Cultivating community
Former writing professor creates space for poetry
In 2020, the pandemic lockdown ended Sandra Yannone’s book tour, and started her on a new journey that still continues.
“I could never have anticipated meeting so many poets from around the world. I could never have anticipated being asked to blurb other people’s books or being invited to read my own work internationally,” said Yannone, a member of the Class of 1986.
The vehicle through which she has reached all those experiences, and many more, is “Cultivating Voices LIVE Poetry,” a virtual open mic poetry series and Facebook group that Yannone started with the help of her sister in March 2020.
“It started out so humbly in my friend’s mother’s living room in Missoula, Montana,” Yannone said. “And we were happy when 300 people had signed up; it was like a big celebration. Then it grew to 500, and then it was a thousand.”
And it’s still going.
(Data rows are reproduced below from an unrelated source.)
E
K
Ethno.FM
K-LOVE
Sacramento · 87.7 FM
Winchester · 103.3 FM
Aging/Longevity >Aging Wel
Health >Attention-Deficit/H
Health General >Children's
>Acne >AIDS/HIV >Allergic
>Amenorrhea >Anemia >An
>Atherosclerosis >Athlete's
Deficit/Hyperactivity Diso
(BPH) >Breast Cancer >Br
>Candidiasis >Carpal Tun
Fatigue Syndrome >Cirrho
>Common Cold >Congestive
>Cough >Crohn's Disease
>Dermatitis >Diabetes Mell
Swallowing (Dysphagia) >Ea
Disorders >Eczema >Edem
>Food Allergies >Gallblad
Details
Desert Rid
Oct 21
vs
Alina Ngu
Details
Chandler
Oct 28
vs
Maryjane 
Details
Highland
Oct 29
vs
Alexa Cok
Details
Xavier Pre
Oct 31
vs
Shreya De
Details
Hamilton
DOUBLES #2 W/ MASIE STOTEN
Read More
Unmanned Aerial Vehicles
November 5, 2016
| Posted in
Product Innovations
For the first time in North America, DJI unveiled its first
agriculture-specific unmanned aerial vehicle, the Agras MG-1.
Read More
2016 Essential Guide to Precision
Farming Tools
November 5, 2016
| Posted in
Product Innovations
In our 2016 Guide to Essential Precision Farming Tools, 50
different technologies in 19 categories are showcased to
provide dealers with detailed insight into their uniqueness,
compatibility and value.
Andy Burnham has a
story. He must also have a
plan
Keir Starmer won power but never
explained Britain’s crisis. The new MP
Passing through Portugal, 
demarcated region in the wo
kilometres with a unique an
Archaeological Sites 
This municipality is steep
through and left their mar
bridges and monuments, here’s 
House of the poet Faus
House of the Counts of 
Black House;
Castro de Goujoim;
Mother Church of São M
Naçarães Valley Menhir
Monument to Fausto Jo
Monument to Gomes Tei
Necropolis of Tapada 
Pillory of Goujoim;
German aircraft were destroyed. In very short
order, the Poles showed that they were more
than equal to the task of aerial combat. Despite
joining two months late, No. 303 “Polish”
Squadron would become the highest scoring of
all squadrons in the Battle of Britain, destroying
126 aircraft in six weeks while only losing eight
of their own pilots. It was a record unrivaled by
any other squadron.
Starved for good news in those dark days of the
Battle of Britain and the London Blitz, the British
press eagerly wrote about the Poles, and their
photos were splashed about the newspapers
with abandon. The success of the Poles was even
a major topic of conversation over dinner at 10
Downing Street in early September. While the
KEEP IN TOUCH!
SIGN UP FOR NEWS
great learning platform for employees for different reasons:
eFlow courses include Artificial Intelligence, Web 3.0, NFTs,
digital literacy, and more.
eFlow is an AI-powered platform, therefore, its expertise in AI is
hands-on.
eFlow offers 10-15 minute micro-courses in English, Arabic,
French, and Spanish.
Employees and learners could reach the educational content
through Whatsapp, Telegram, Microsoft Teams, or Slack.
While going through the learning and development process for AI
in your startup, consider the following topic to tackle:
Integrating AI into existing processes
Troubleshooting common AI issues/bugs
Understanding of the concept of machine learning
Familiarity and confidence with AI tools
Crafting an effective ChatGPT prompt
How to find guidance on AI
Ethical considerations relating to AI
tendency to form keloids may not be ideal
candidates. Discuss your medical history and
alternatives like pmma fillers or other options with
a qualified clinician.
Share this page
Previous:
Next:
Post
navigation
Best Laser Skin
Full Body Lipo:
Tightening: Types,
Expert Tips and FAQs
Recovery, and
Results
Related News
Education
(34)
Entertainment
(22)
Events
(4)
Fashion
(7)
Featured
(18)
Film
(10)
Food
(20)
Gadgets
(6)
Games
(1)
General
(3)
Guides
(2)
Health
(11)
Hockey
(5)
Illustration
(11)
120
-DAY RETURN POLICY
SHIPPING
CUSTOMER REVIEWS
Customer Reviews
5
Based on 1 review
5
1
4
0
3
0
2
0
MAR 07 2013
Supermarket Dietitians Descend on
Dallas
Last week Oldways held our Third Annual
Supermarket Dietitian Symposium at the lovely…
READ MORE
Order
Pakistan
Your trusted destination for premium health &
More than 5,000 people currently follow the gathering on Facebook, and viewers watch it on Facebook Live or join in via Zoom with recordings following the same day on YouTube.
“It was extremely messy and exhilarating at first,” Yannone said, noting that there were very few models for online readings to follow at the time. “Suddenly we had a whole new community, a whole new group of people.”
The gathering, which regularly features invited poets alongside an open mic portion of the program, draws participants from around the globe. The program celebrated its fifth birthday on March 23, 2025, with a full 90-minute open mic session. The invitation to the session read: “What better way to celebrate than to hear as many of our members as possible, read their fine poems?”
Until about two years ago, the online event occurred weekly, aside from a few holidays. Nowadays, it skips one week each month. The global reach of Cultivating Voices happened naturally, a consequence of Yannone’s affiliation with the Ireland-based Salmon Poetry, the publisher of her two collections, Boats for Women (2019) and The Glass Studio (2024) and of a forthcoming volume Unsinkable: Poems Inspired by the Titanic for which she serves as co-editor.
“I really wanted to bring the Irish poets to the American poets, and vice versa,” she said, noting that she chose to schedule the readings on Sunday at 3 p.m. ET to facilitate participation from the United Kingdom, Europe and beyond. “It expanded beyond that pretty quickly. We were having poets from India and New Zealand and Australia and Bangladesh.”
In addition to her Irish connections, Yannone was uniquely qualified to create the online poetry program in other ways as well (aside from technology skills, she jokes). Her 20-plus years as faculty director of the Writing Center at The Evergreen State College in Olympia, Wash., gave her a wealth of experience in encouraging writers and fostering community. She also credits Professor of English Emerita Sue Standing for demonstrating how to create space for sharing poetry.
“I truly feel the mentorship that I received at Wheaton helped me envision how poetry can create community,” she said. “We had the most beautiful workshops with Professor Standing. She brought poets from all over New England to read at Wheaton while I was there. I remember those events vividly now that I do them regularly, and I’m so grateful that, without knowing it, she set this path for my journey.”
Yannone is putting her experiences to work in the real world as well as online. Having recently retired from Evergreen’s faculty and moved back to her Connecticut hometown, she has taken on a new role: the official poet laureate of Old Saybrook. The first person to hold the post was appointed just before the pandemic and resigned shortly afterward. One of her responsibilities involves coordinating a state-wide poetry contest, which runs through the month of April (National Poetry Month).
“What I hope to do is make it a sustainable position in this town—that’s my goal,” she said. Toward that end, she hosts a monthly Wednesday Write-In for local residents at the local library, a gathering that she hopes may eventually lead to in-person open mic events at which people share their writing and listen to each other.
Poetry has the power to connect people and inspire them, Yannone said. In fact, the motto for Cultivating Voices quotes from Muriel Rukeyser’s 1949 book, The Life of Poetry: “In times of crisis, we summon our strength.” The choice was inspired by the pandemic, but “crises ebb and flow,” she said.
“People, I think, are engaged with poetry much more than they believe. They turn to it more or it’s available to them more than they recognize,” said Yannone, whose own work has also been published in Ploughshares, Prairie Schooner and many other journals. “When a person is asked to speak, and speak profoundly to others, they will often turn to a poem to anchor what they want to say. I find that fascinating. I love promoting whatever we can do to support people in using their voice, to examine the world and amplify how they can not only survive, but thrive in crisis.”